ASSIGNMENT ▸
Take each line below that has "Publié" and copy it.

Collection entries

((

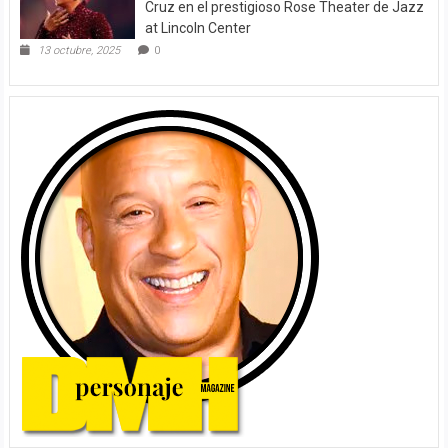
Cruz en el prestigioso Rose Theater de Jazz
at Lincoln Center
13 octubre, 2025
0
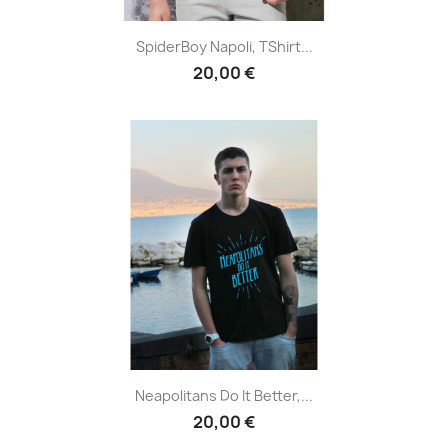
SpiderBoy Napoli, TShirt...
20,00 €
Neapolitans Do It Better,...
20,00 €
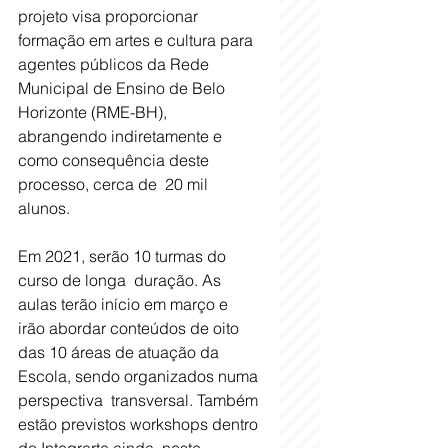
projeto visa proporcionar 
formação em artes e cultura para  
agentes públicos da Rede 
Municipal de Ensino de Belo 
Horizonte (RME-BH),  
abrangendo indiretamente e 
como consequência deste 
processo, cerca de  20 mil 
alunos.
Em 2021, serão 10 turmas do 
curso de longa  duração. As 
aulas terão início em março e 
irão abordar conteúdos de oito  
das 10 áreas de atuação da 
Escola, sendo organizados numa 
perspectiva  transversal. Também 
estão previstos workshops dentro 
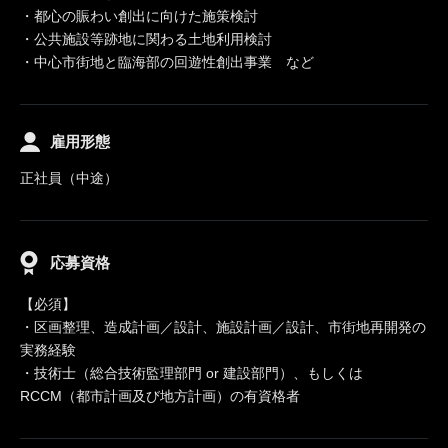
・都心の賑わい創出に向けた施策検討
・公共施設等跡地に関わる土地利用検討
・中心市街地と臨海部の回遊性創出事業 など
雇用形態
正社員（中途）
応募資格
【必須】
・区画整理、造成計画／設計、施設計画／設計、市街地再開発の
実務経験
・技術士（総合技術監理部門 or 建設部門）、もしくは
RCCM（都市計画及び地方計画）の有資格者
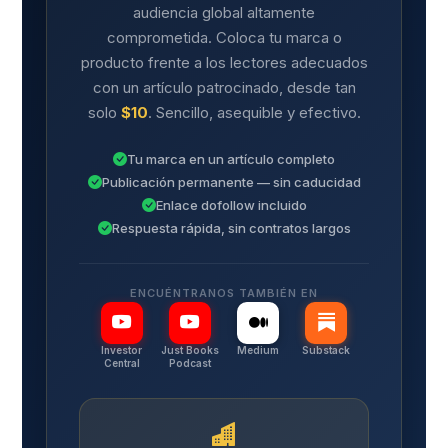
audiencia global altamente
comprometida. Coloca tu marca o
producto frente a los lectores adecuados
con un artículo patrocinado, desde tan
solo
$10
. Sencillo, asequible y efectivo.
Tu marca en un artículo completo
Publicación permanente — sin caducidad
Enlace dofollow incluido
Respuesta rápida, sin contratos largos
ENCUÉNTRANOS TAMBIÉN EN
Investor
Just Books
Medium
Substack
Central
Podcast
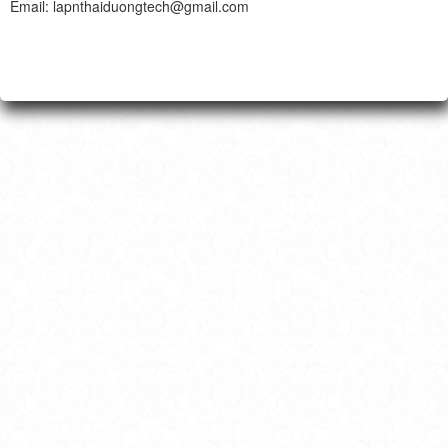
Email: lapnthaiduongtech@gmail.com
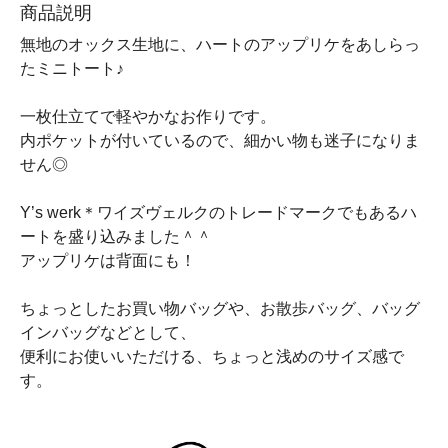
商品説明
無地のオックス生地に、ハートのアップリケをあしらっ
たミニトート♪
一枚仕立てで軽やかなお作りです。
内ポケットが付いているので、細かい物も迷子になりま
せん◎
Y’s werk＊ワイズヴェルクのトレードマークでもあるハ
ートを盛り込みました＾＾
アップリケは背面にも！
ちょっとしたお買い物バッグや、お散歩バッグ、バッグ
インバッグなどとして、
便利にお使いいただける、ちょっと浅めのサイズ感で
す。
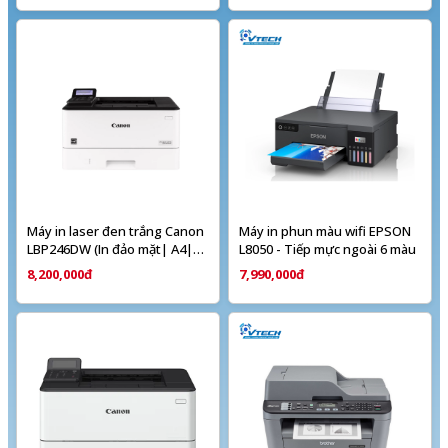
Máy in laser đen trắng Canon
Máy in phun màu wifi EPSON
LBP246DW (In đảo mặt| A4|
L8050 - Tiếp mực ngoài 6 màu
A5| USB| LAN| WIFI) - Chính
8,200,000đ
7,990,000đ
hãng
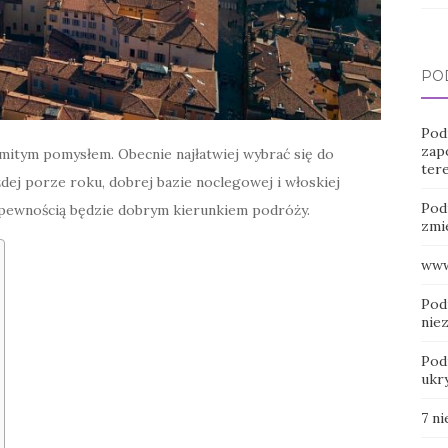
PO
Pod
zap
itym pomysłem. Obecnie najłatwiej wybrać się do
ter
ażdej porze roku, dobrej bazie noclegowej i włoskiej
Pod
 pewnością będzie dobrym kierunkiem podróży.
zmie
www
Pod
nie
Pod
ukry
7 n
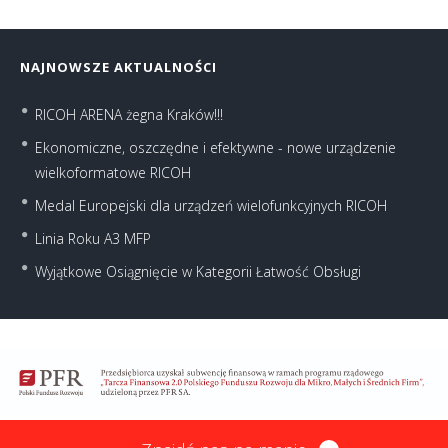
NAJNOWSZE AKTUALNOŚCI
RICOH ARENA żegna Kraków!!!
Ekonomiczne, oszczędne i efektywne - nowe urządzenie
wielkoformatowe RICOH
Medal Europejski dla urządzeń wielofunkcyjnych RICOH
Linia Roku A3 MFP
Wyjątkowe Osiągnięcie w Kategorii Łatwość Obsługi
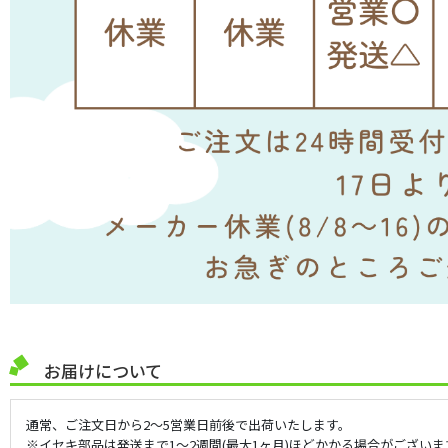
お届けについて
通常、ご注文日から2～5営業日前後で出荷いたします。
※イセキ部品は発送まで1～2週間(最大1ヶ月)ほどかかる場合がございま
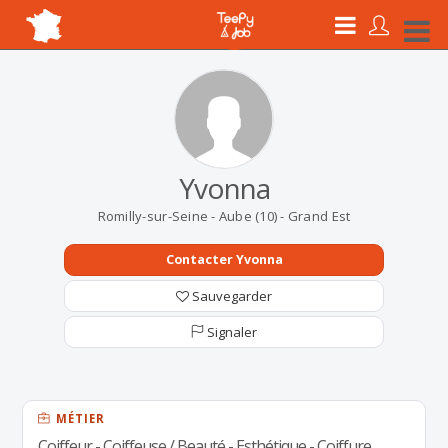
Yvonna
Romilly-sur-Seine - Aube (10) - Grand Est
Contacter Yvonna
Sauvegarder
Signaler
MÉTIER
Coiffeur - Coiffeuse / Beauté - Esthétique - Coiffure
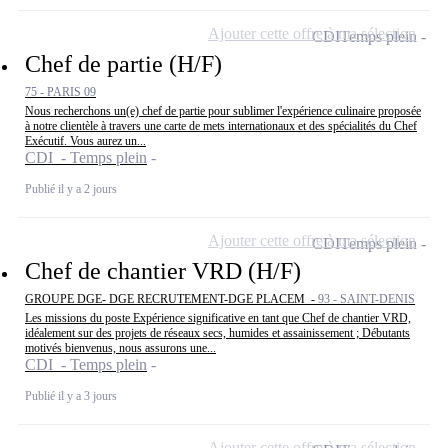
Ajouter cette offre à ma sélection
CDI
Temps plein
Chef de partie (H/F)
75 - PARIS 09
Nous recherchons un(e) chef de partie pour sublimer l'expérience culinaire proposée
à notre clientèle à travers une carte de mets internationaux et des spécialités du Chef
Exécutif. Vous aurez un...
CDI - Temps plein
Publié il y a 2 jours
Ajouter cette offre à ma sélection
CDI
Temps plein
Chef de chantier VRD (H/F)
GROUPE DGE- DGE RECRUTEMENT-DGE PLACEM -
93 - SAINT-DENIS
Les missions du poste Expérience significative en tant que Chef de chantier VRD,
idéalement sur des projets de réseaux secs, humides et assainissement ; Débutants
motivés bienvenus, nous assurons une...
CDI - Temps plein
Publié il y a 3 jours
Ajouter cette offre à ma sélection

))
((

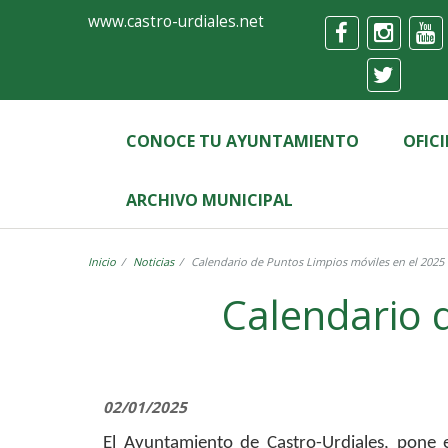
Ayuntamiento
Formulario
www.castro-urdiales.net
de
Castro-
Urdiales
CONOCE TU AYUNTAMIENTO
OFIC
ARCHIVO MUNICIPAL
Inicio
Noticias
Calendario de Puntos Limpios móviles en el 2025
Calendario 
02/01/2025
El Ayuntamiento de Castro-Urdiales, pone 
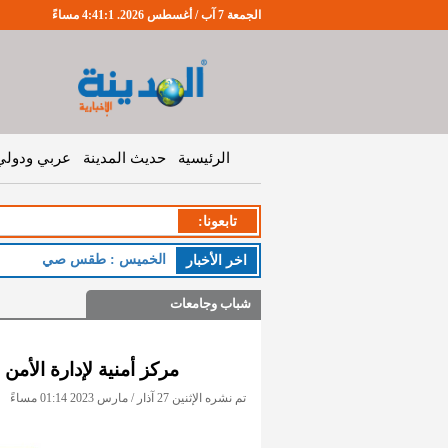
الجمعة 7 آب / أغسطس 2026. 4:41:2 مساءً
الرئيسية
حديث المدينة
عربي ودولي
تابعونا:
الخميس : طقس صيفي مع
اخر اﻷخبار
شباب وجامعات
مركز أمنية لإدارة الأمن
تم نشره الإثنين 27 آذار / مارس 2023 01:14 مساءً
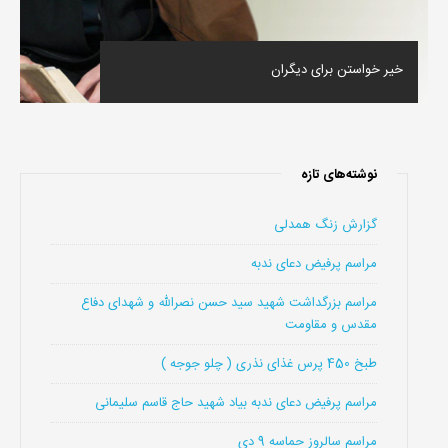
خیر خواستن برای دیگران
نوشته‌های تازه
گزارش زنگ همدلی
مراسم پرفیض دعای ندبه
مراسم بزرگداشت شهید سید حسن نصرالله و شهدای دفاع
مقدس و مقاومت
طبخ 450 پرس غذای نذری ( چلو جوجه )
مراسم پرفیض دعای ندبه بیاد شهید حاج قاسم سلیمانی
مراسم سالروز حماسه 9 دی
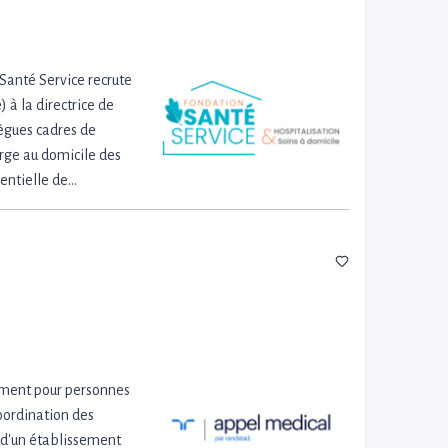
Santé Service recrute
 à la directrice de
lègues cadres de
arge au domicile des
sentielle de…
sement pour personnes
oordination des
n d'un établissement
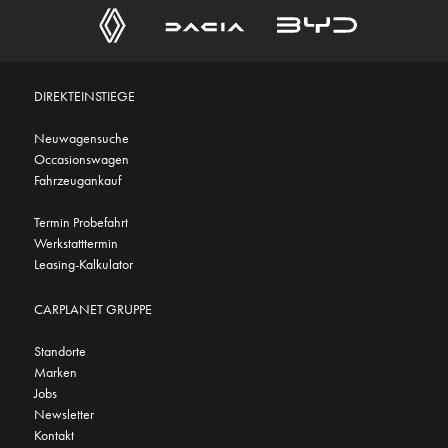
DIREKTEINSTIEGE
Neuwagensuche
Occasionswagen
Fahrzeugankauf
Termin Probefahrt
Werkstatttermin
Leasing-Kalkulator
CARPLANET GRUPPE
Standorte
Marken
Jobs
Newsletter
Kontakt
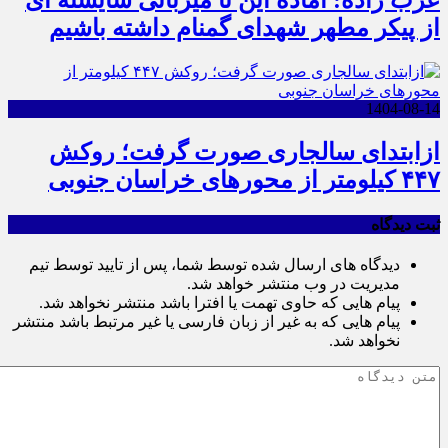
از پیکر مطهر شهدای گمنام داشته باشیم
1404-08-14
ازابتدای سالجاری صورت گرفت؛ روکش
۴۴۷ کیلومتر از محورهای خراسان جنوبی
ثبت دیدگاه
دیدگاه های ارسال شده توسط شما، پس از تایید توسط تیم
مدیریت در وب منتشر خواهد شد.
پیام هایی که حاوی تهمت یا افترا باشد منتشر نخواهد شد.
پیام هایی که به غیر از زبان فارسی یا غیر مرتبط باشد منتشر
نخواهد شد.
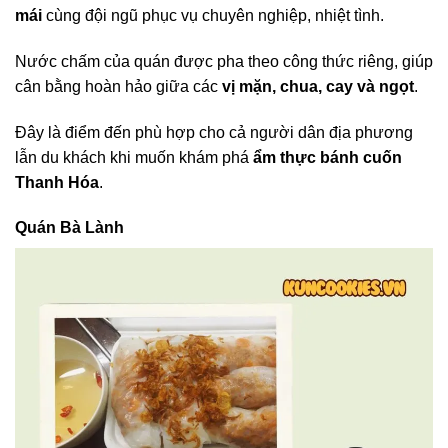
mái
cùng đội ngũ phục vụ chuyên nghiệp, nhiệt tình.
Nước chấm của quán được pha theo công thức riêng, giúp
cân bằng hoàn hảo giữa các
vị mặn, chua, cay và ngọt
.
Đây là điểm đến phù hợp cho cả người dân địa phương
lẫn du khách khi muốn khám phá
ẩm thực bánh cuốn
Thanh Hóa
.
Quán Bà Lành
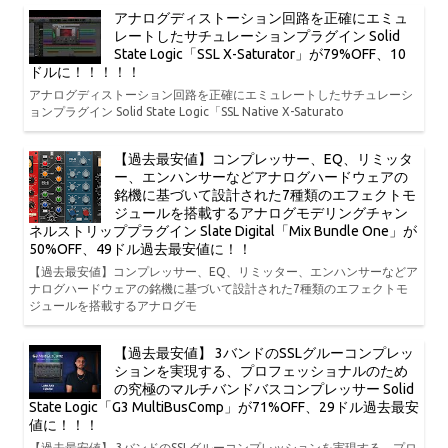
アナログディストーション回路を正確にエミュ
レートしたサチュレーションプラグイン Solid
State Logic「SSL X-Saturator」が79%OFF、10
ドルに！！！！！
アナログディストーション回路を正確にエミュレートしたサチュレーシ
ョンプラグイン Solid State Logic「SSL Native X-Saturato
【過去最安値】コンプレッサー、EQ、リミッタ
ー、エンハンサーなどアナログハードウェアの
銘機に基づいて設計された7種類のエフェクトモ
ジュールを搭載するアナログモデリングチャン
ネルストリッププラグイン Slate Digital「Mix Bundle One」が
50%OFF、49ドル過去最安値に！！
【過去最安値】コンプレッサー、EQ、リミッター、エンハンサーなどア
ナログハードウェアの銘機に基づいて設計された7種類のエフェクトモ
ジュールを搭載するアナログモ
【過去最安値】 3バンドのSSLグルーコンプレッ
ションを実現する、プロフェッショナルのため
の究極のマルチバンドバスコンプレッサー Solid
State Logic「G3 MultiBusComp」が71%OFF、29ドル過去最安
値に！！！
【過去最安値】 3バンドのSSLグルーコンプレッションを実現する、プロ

))
((

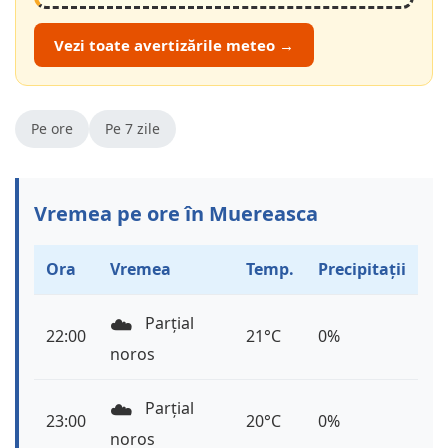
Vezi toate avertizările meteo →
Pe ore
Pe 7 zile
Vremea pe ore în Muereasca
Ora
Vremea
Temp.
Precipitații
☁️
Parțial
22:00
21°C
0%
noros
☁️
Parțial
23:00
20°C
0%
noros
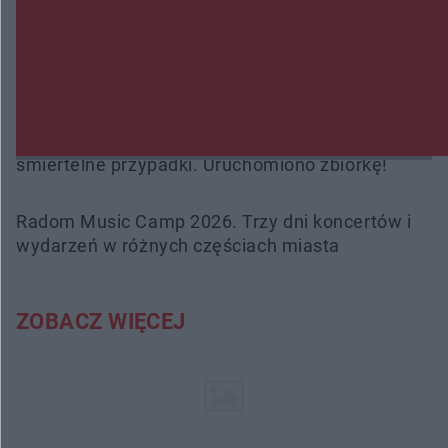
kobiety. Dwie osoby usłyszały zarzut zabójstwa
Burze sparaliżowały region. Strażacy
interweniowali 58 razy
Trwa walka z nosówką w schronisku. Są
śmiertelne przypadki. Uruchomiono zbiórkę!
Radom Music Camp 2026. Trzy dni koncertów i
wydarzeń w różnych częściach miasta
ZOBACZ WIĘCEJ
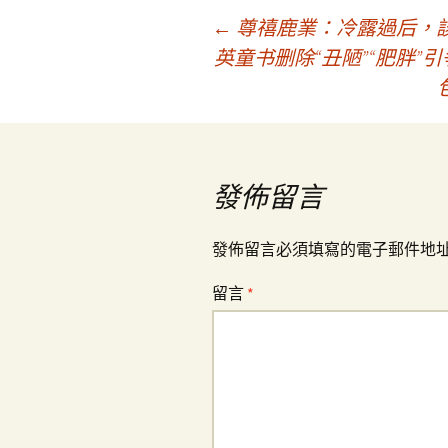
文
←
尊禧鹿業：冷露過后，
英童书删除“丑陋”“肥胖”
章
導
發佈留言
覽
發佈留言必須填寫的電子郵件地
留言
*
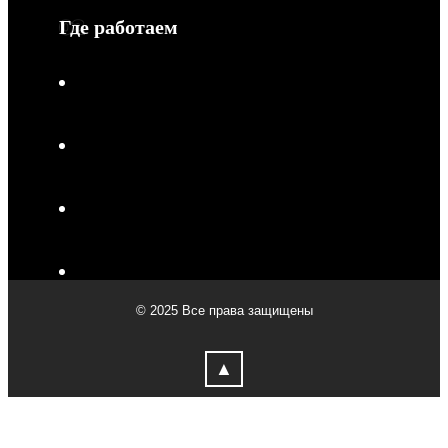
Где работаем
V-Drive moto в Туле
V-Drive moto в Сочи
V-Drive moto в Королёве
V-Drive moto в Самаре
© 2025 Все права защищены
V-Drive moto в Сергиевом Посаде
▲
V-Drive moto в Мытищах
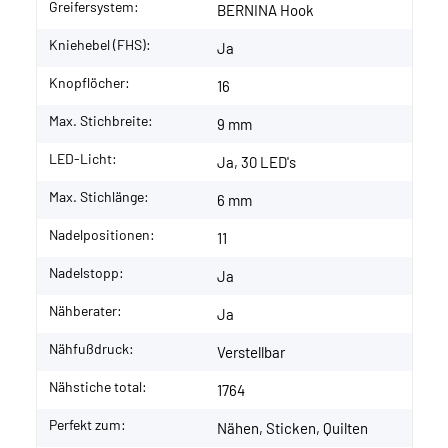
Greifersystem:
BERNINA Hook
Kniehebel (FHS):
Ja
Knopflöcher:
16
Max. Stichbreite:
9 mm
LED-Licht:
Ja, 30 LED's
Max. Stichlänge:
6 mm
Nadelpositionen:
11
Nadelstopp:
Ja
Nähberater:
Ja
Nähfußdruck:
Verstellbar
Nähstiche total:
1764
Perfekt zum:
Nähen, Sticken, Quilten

))

ANSWER TO THE PROBLEM ▸
Publié il y a 2 jours
Publié il y a 3 jours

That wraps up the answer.